• **YOUR OBJECTIVE**:
Your output should be an exact copy of the records, with no pictures in it.

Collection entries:
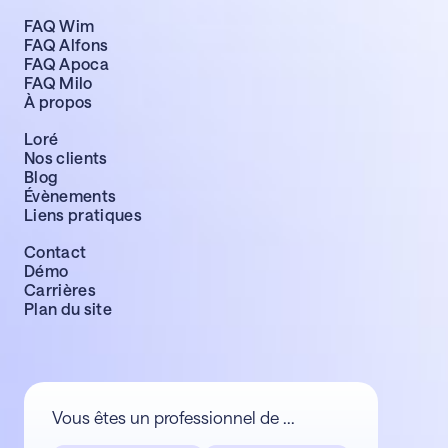
FAQ Wim
FAQ Alfons
FAQ Apoca
FAQ Milo
À propos
Loré
Nos clients
Blog
Évènements
Liens pratiques
Contact
Démo
Carrières
Plan du site
Vous êtes un professionnel de ...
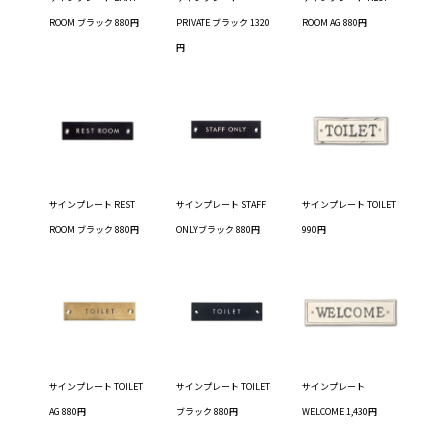
ROOM ブラック 880円
PRIVATE ブラック 1320
ROOM AG 880円
円
サインプレート REST
サインプレート STAFF
サインプレート TOILET
ROOM ブラック 880円
ONLYブラック 880円
990円
サインプレート TOILET
サインプレート TOILET
サインプレート
AG 880円
ブラック 880円
WELCOME 1,430円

• **OUTPUT OF THE TASK**:
FAQ Wim
FAQ Alfons
FAQ Apoca
FAQ Milo
À propos
Loré
Nos clients
Blog
Évènements
Liens pratiques
Contact
Démo
Carrières
Plan du site
Vous êtes un professionnel de ...
ROOM ブラック 880円
PRIVATE ブラック 1320
ROOM AG 880円
円
サインプレート REST
サインプレート STAFF
サインプレート TOILET
ROOM ブラック 880円
ONLYブラック 880円
990円
サインプレート TOILET
サインプレート TOILET
サインプレート
AG 880円
ブラック 880円
WELCOME 1,430円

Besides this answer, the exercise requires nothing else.